Caso di avvelenamento da mercurio per questo tonno in scatola: attenzione a questa marca!

L’avvelenamento da mercurio è di solito causato dall’ingestione oppure dall’inalazione di mercurio in una delle sue tre forme (che vanno dallo stato elementare, all’organico e infine all’inorganico). L’esposizione al mercurio allo stato elementare colpisce particolarmente il sistema respiratorio perché l’inalazione dei suoi vapori causa tosse, brividi, febbre e affanno, colpisce la cute con lieve gonfiore, comparsa di vesciche, desquamazione, irritazione, orticaria, brutto eritema e dermatite allergica da contatto associata alla sensazione di dolore.

Anche il sistema nervoso centrale (SNC) e periferico vengono colpiti avvertendo depressione, paranoia, irritabilità marcata, allucinazioni, incapacità di concentrazione, perdita di memoria improvvisa, tremori delle mani, della testa, delle labbra, della lingua, della mascella e delle palpebre, veloce perdita di peso, temperatura corporea sempre bassa, sonnolenza, insonnia e affaticamento generale. L’esposizione al mercurio inorganico di solito causa invece lo sviluppo di un gusto metallico, un dolore orofaringeo localizzato, la nausea, il vomito, la diarrea emorragica, la disfunzione renale e varie anomalie neurologiche.

Perché tale argomento deve essere attenzionato senza leggerezza? Semplice, perché siamo esposti continuamente a tale rischio consumando tonno in scatola.

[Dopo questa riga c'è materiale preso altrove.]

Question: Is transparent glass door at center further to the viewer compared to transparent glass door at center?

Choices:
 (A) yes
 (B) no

Il pesce è sicuramente un alimento fortemente raccomandato a tutte le età e indipendentemente da eventuali patologie di cui si possa soffrire, per via del suo alto apporto proteico e per l’elevato contenuto di acidi grassi omega-3. Purtroppo però, non sempre il pesce che finisce sulla nostra tavola è sicuro al 100%. La pesca intensiva, l’inquinamento da microplastiche, l’eccessivo utilizzo di farmaci nelle pratiche di acquacoltura sono, infatti, tutti fattori che contribuiscono a deteriorare la buona qualità del pesce.

Certamente, tuttavia, il problema principale è rappresentato dalla contaminazione da metilmercurio, la forma del metallo più assorbita dall’uomo e anche la più tossica; i pesci del nostro Mediterraneo risultano, purtroppo, particolarmente contaminati da questa sostanza e l’Italia è il primo paese europeo per contaminazione da mercurio del pesce.

Cosa accade? Il metilmercurio penetra nel nostro organismo, accumulandosi all’interno dei globuli rossi ed entrando facilmente nel nostro circolo sanguigno; rappresenta inoltre un problema grave per le donne in gravidanza o allattamento in quanto, grazie alla sua forma altamente assimilabile, riesce a penetrare nella placenta arrivando alle ghiandole mammarie e contaminando il latte. Ecco perché andrebbero evitati i pesci di grossa taglia e carnivori (come pesce spada, merluzzo, tonno): questa sostanza tossica tende ad accumularsi nei predatori che l’assorbono dai pesci più piccoli di cui si nutrono e che finiscono, quindi, per diventarne più ricchi.

Il pesce in scatola è sicuro? Molte persone, per consumare la propria razione settimanale di pesce in modo pratico e veloce, scelgono di acquistare tonno in scatola dato che apporta molte proteine, è ricco di acidi grassi e contiene livelli abbastanza alti di vitamina B. Il tonno in scatola rappresenta spesso la più comune fonte di mercurio per il nostro organismo.